Perfect time to trade him. 


Sent from Verticalsports.com Free App


----------



## Diable (Apr 26, 2005)

It depends upon what you can get for him. Faried's value is pretty significant IMO. He does not demand shots and you never have to worry about him playing hard. He has some room to develop. 

Of course the problem will be that people might offer him a huge contract based on his rebounding numbers. I wouldn't be so afraid of paying him that I'd take just any deal to get rid of him.


----------



## Pacers Fan (Aug 25, 2002)

As echoed above, this is a very smart move. At present, he's a more athletic, rich man's Reggie Evans, which is really good for a championship team. But, he suffers from Tyler Hansbroughism, which means that if he's not going 125% due to fatigue or injury, he's pretty much worthless out there.
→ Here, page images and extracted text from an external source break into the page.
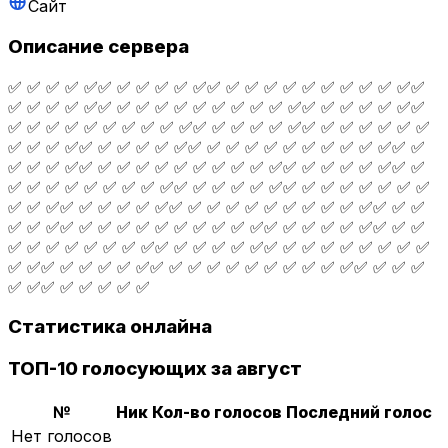
Сайт
Описание сервера
✅ ✅ ✅ ✅ ✅✅ ✅ ✅ ✅ ✅ ✅✅ ✅ ✅ ✅ ✅ ✅ ✅ ✅ ✅ ✅ ✅✅
✅ ✅ ✅ ✅ ✅✅ ✅ ✅ ✅ ✅ ✅ ✅ ✅ ✅ ✅ ✅✅ ✅ ✅ ✅ ✅ ✅✅
✅ ✅ ✅ ✅ ✅ ✅ ✅ ✅ ✅ ✅✅ ✅ ✅ ✅ ✅ ✅✅ ✅ ✅ ✅ ✅ ✅ ✅
✅ ✅ ✅ ✅✅ ✅ ✅ ✅ ✅ ✅✅ ✅ ✅ ✅ ✅ ✅ ✅ ✅ ✅ ✅ ✅✅ ✅
✅ ✅ ✅ ✅✅ ✅ ✅ ✅ ✅ ✅ ✅ ✅ ✅ ✅ ✅✅ ✅ ✅ ✅ ✅ ✅✅ ✅
✅ ✅ ✅ ✅ ✅ ✅ ✅ ✅ ✅✅ ✅ ✅ ✅ ✅ ✅✅ ✅ ✅ ✅ ✅ ✅ ✅ ✅
✅ ✅ ✅✅ ✅ ✅ ✅ ✅ ✅✅ ✅ ✅ ✅ ✅ ✅ ✅ ✅ ✅ ✅ ✅✅ ✅ ✅
✅ ✅ ✅✅ ✅ ✅ ✅ ✅ ✅ ✅ ✅ ✅ ✅ ✅✅ ✅ ✅ ✅ ✅ ✅✅ ✅ ✅
✅ ✅ ✅ ✅ ✅ ✅ ✅ ✅✅ ✅ ✅ ✅ ✅ ✅✅ ✅ ✅ ✅ ✅ ✅ ✅ ✅ ✅
✅ ✅✅ ✅ ✅ ✅ ✅ ✅✅ ✅ ✅ ✅ ✅ ✅ ✅ ✅ ✅ ✅ ✅✅ ✅ ✅ ✅
✅ ✅✅ ✅ ✅ ✅ ✅ ✅
Статистика онлайна
ТОП-10 голосующих за август
№
Ник
Кол-во голосов
Последний голос
Нет голосов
This is the perfect time, but you know that Denver won't trade him unless it's for top dollar of his already high value. Just speculation, but if Denver can net someone like Al Horford, Al Jefferson, Greg Monroe, LaMarcus Aldridge, or DeMarcus Cousins, it'd be very difficult to pass on that. Otherwise, it's probably best to overpay Faried because he can be a good starter on a championship team if he refines his game a bit more.


----------



## E.H. Munro (Jun 22, 2004)

No one's giving Denver a properly sized star big for Faried. Great hustle guy. Love him. But he's a roleplayer. Far more valuable to the Miamis and Brooklyns of the NBA than anyone else.


----------



## Porn Player (Apr 24, 2003)

Gay for Faried + 1st would work both ways. 

Raptors can then move Amir to the bench.


----------



## Basel (Mar 31, 2005)

This may have been what Bizzy was talking about in regards to a potential Faried trade.


----------



## BizzyRipsta (May 25, 2002)

Basel said:


> This may have been what Bizzy was talking about in regards to a potential Faried trade.


Yes


----------